(Data for this task begins)

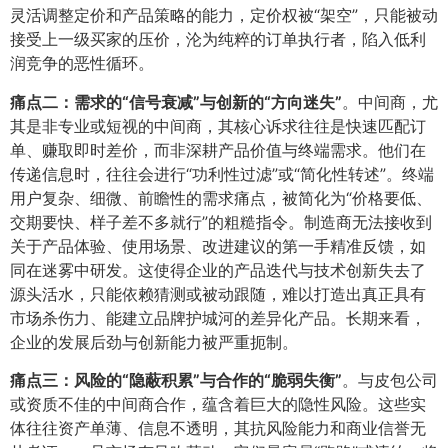
灵活调整定价和产品策略的能力，定价权被“架空”，只能被动
接受上一级买家的压价，沦为纯粹的订单执行者，陷入低利
润竞争的恶性循环。
痛点二：需求的“信号衰减”与创新的“方向迷失”​
​。中间商，尤
其是非专业或短视的中间商，其核心诉求往往是快速匹配订
单、赚取即时差价，而非深耕产品价值与终端需求。他们在
传递信息时，往往会进行“功利性过滤”或“简化性转述”。终端
用户复杂、细微、前瞻性的需求痛点，被简化为“价格要低、
交期要快、样子差不多就行”的粗糙指令。制造商无法接收到
关于产品体验、使用场景、改进建议的第一手精准反馈，如
同在迷雾中研发。这使得企业的产品迭代与技术创新失去了
源头活水，只能依赖猜测或被动跟随，难以打造出真正具有
市场杀伤力、能建立品牌护城河的差异化产品。长期来看，
企业的发展后劲与创新能力被严重扼制。
痛点三：风险的“隐蔽积累”与合作的“脆弱失衡”​
​。与皮包公司
或资质不佳的中间商合作，蕴含着巨大的隐性风险。这些实
体往往资产单薄、信息不透明，其抗风险能力和商业信誉无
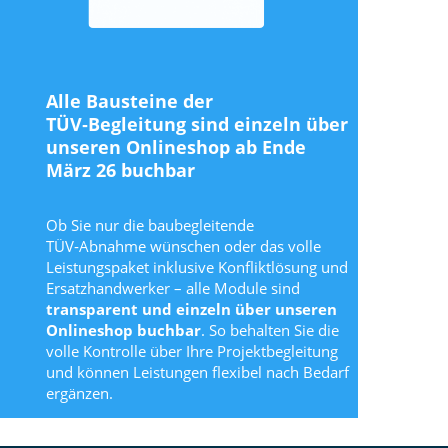
Alle Bausteine der
TÜV‑Begleitung sind einzeln über
unseren Onlineshop ab Ende
März 26 buchbar
Ob Sie nur die baubegleitende
TÜV‑Abnahme wünschen oder das volle
Leistungspaket inklusive Konfliktlösung und
Ersatzhandwerker – alle Module sind
transparent und einzeln über unseren
Onlineshop buchbar
. So behalten Sie die
volle Kontrolle über Ihre Projektbegleitung
und können Leistungen flexibel nach Bedarf
ergänzen.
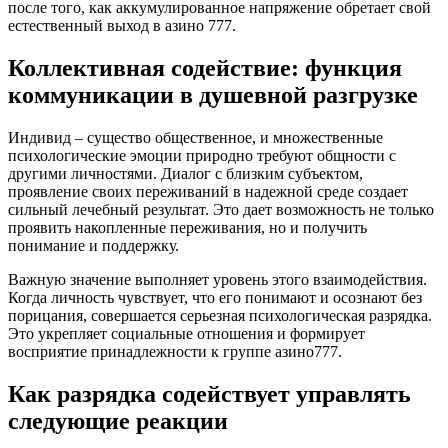
после того, как аккумулированное напряжение обретает свой
естественный выход в азино 777.
Коллективная содействие: функция
коммуникации в душевной разгрузке
Индивид – существо общественное, и множественные
психологические эмоции природно требуют общности с
другими личностями. Диалог с близким субъектом,
проявление своих переживаний в надежной среде создает
сильный лечебный результат. Это дает возможность не только
проявить накопленные переживания, но и получить
понимание и поддержку.
Важную значение выполняет уровень этого взаимодействия.
Когда личность чувствует, что его понимают и осознают без
порицания, совершается серьезная психологическая разрядка.
Это укрепляет социальные отношения и формирует
восприятие принадлежности к группе азино777.
Как разрядка содействует управлять
следующие реакции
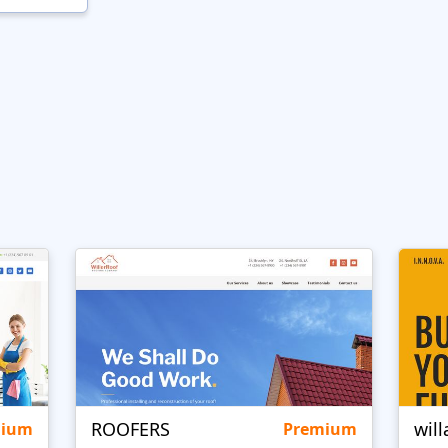
ROOFERS
will
mium
Premium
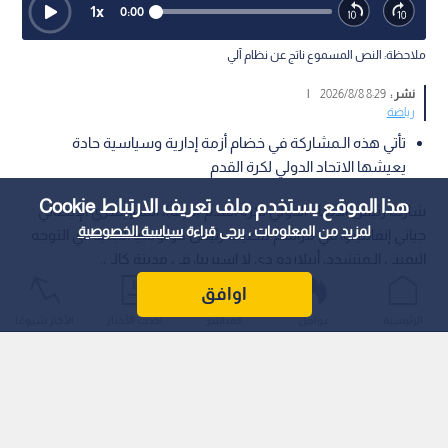
1
x
0:00
ملاحظة: النص المسموع ناتج عن نظام آلي
نشر :
8:29 2026/8/8
|
رياضة
تأتي هذه الـمشاركة في خضام أزمة إدارية وسياسية حادة
يعيشها الاتحاد الدولي لكرة القدم
هذا الموقع يستخدم ملف تعريف الارتباط Cookie
شارك رئيس الاتحاد الدولي لكرة القدم (فيفا)، السويسري الإيطالي
لمزيد من المعلومات ، يرجى قراءة
سياسة الخصوصية
جياني إنفانتينو، في مراسم تنصيب رئيس كولومبيا الجديد ذي التوجه
اليميني الـمتشدد، أبيلاردو دي لا إسبرييا، في مدينة كالي.
اوافق
الرئيسية
عواجل
المباشر
أحدث الأخبار
الأكثر شيوعًا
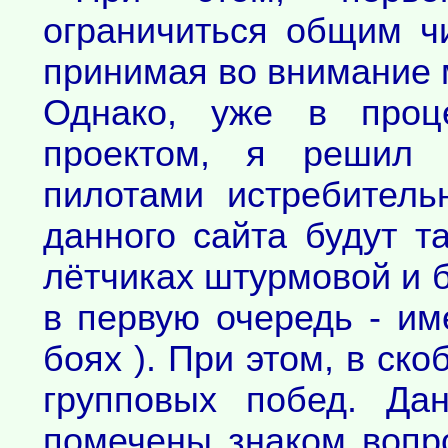
ограничиться общим ч
принимая во внимание 
Однако, уже в проц
проектом, я решил н
пилотами истребитель
данного сайта будут т
лётчиках штурмовой и 
в первую очередь - и
боях ). При этом, в ск
групповых побед. Да
помечены знаком вопрос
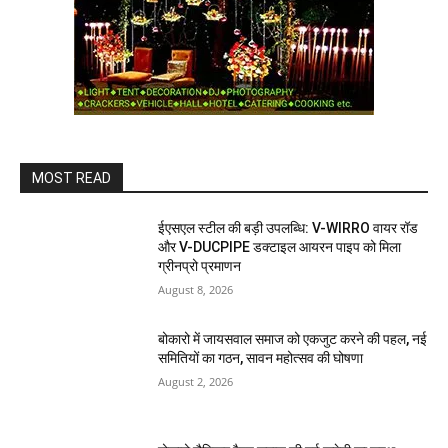
MOST READ
ईएसएल स्टील की बड़ी उपलब्धि: V-WIRRO वायर रॉड
और V-DUCPIPE डक्टाइल आयरन पाइप को मिला
ग्रीनप्रो प्रमाणन
August 8, 2026
बोकारो में जायसवाल समाज को एकजुट करने की पहल, नई
समितियों का गठन, सावन महोत्सव की घोषणा
August 2, 2026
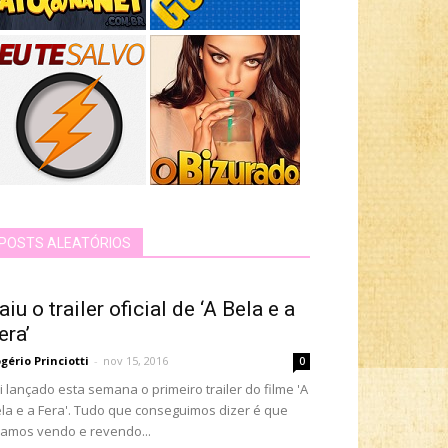
POSTS ALEATÓRIOS
aiu o trailer oficial de ‘A Bela e a
era’
gério Princiotti
-
nov 15, 2016
0
i lançado esta semana o primeiro trailer do filme 'A
la e a Fera'. Tudo que conseguimos dizer é que
camos vendo e revendo...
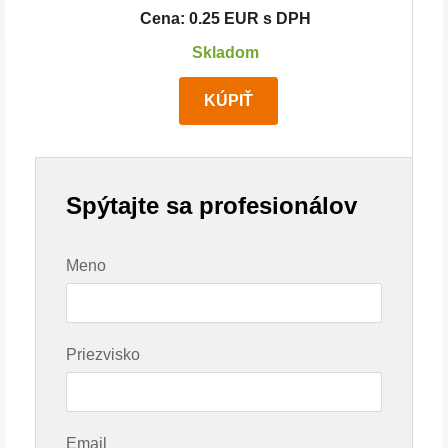
Cena: 0.25 EUR s DPH
Skladom
KÚPIŤ
Spýtajte sa profesionálov
Meno
Priezvisko
Email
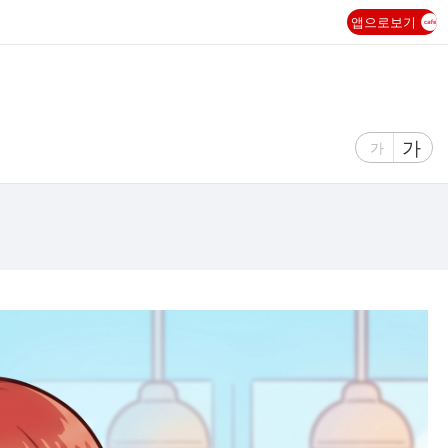
앱으로보기
글
가
글
가
자
자
크
크
기
기
크
작
게
게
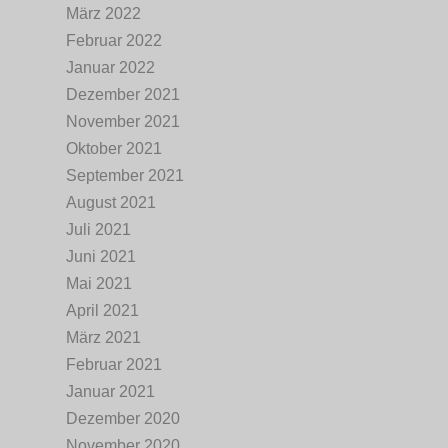
März 2022
Februar 2022
Januar 2022
Dezember 2021
November 2021
Oktober 2021
September 2021
August 2021
Juli 2021
Juni 2021
Mai 2021
April 2021
März 2021
Februar 2021
Januar 2021
Dezember 2020
November 2020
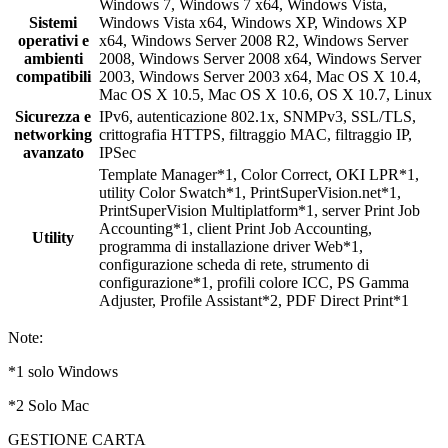
Windows 7, Windows 7 x64, Windows Vista,
Sistemi
Windows Vista x64, Windows XP, Windows XP
operativi e
x64, Windows Server 2008 R2, Windows Server
ambienti
2008, Windows Server 2008 x64, Windows Server
compatibili
2003, Windows Server 2003 x64, Mac OS X 10.4,
Mac OS X 10.5, Mac OS X 10.6, OS X 10.7, Linux
Sicurezza e
IPv6, autenticazione 802.1x, SNMPv3, SSL/TLS,
networking
crittografia HTTPS, filtraggio MAC, filtraggio IP,
avanzato
IPSec
Template Manager*1, Color Correct, OKI LPR*1,
utility Color Swatch*1, PrintSuperVision.net*1,
PrintSuperVision Multiplatform*1, server Print Job
Accounting*1, client Print Job Accounting,
Utility
programma di installazione driver Web*1,
configurazione scheda di rete, strumento di
configurazione*1, profili colore ICC, PS Gamma
Adjuster, Profile Assistant*2, PDF Direct Print*1
Note:
*1 solo Windows
*2 Solo Mac
GESTIONE CARTA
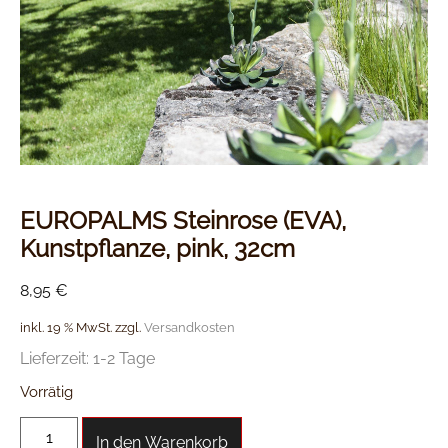
EUROPALMS Steinrose (EVA),
Kunstpflanze, pink, 32cm
8,95
€
inkl. 19 % MwSt.
zzgl.
Versandkosten
Lieferzeit:
1-2 Tage
Vorrätig
In den Warenkorb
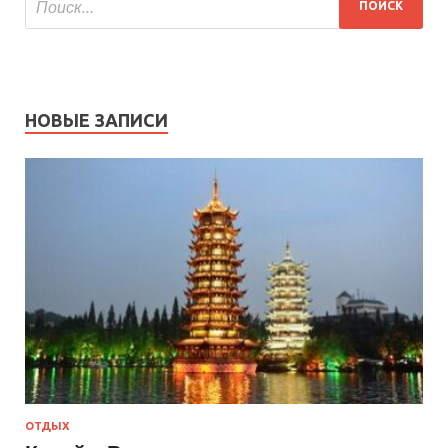
НОВЫЕ ЗАПИСИ
ОТДЫХ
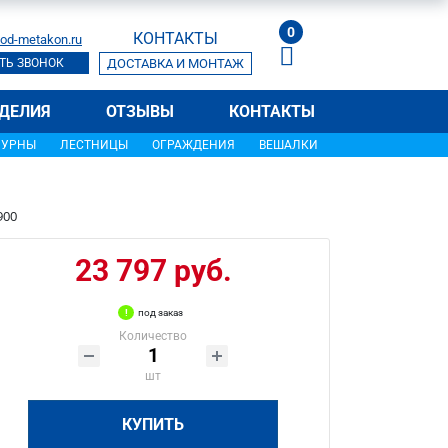
0
КОНТАКТЫ
od-metakon.ru
ТЬ ЗВОНОК
ДОСТАВКА И МОНТАЖ
ДЕЛИЯ
ОТЗЫВЫ
КОНТАКТЫ
УРНЫ
ЛЕСТНИЦЫ
ОГРАЖДЕНИЯ
ВЕШАЛКИ
900
23 797 руб.
под заказ
Количество
шт
КУПИТЬ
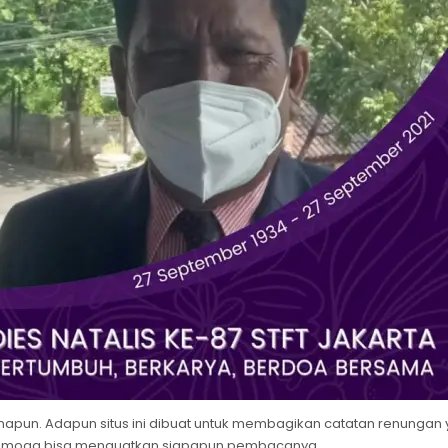
 manapun. Adapun situs ini dibuat untuk membagikan catatan renungan
semoga bisa menguatkan siapapun pembacanya.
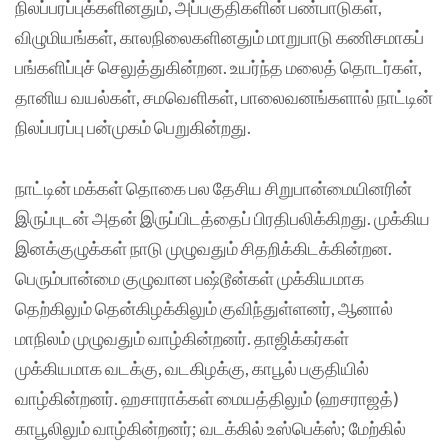
நிலப்பரப்புக்களினதும், அப்பகுதிகளின் பண்பாடுகள்,
விழுமியங்கள், காலநிலைகளினதும் மாறுபாடு கணிசமாகப்
பங்களிப்புச் செலுத்துகின்றன. உயர்ந்த மலைத் தொடர்கள்,
தானிய வயல்கள், சமவெளிகள், பாலைவனங்களால் நாட்டின்
நிலப்பரப்பு பன்முகம் பெறுகின்றது.
நாட்டின் மக்கள் தொகை பல தேசிய சிறுபான்மையினரின்
இருப்புடன் அதன் இருப்பிடத்தைப் பிரதிபலிக்கிறது. முக்கிய
இனக்குழுக்கள் நாடு முழுவதும் சிதறிக்கிடக்கின்றன.
பெரும்பான்மை குழுவான பஷ்டூன்கள் முக்கியமாக
தெற்கிலும் தென்கிழக்கிலும் குவிந்துள்ளனர், ஆனால்
மாநிலம் முழுவதும் வாழ்கின்றனர். தாஜிக்கர்கள்
முக்கியமாக வடக்கு, வடகிழக்கு, காபூல் பகுதியில்
வாழ்கின்றனர். ஹசாராக்கள் மையத்திலும் (ஹசராஜத்)
காபூலிலும் வாழ்கின்றனர்; வடக்கில் உஸ்பெக்ஸ்; மேற்கில்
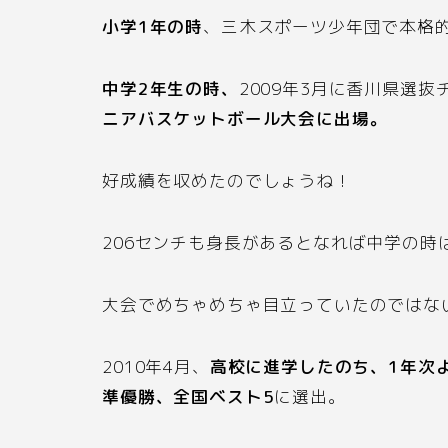
小学
1
年の時
、三木スポーツ少年団で本格
中学
2
年生の時、
2009
年
3
月に香川県選抜
ニアバスケットボール大会に出場。
好成績を収めたのでしょうね！
206
センチも身長があるとなれば中学の時
大会でめちゃめちゃ目立っていたのではな
2010
年
4
月、
高校に進学したのち、
1
年次
準優勝、全国ベスト
5
に選出。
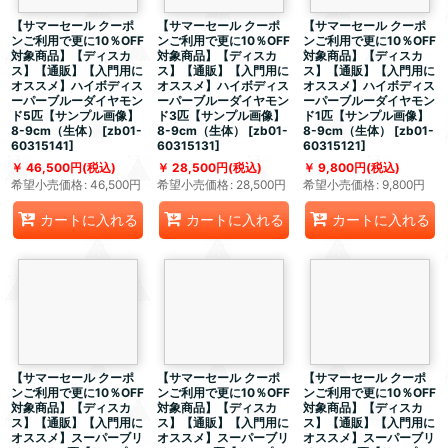
【サマーセール クーポ
【サマーセール クーポ
【サマーセール クーポ
ンご利用で更に10％OFF
ンご利用で更に10％OFF
ンご利用で更に10％OFF
対象商品】【ディスカ
対象商品】【ディスカ
対象商品】【ディスカ
ス】【通販】【入門用に
ス】【通販】【入門用に
ス】【通販】【入門用に
オススメ】ハイボディス
オススメ】ハイボディス
オススメ】ハイボディス
ーパーブルーダイヤモン
ーパーブルーダイヤモン
ーパーブルーダイヤモン
ド5匹【サンプル画像】
ド3匹【サンプル画像】
ド1匹【サンプル画像】
8-9cm（生体）
[
zb01-
8-9cm（生体）
[
zb01-
8-9cm（生体）
[
zb01-
60315141
]
60315131
]
60315121
]
46,500
円
(税込)
28,500
円
(税込)
9,800
円
(税込)
希望小売価格
:
46,500
円
希望小売価格
:
28,500
円
希望小売価格
:
9,800
円
カートに入れる
カートに入れる
カートに入れる
【サマーセール クーポ
【サマーセール クーポ
【サマーセール クーポ
ンご利用で更に10％OFF
ンご利用で更に10％OFF
ンご利用で更に10％OFF
対象商品】【ディスカ
対象商品】【ディスカ
対象商品】【ディスカ
ス】【通販】【入門用に
ス】【通販】【入門用に
ス】【通販】【入門用に
オススメ】スーパーブリ
オススメ】スーパーブリ
オススメ】スーパーブリ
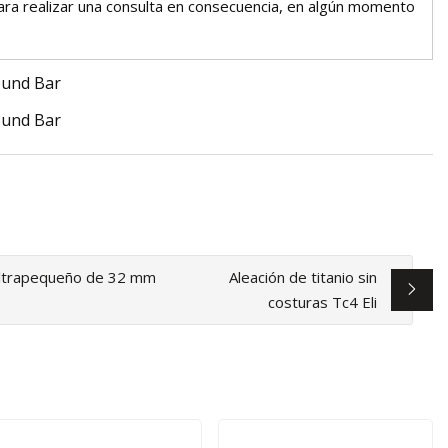
ra realizar una consulta en consecuencia, en algún momento
 ultrapequeño de 32 mm
Aleación de titanio sin
costuras Tc4 Eli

(Data for this task ends)

Exercise instructions: Among the lines of the records, copy out each one that contains the word "August".

Exercise answer:
August 8, 2026
August 2, 2026
August 2021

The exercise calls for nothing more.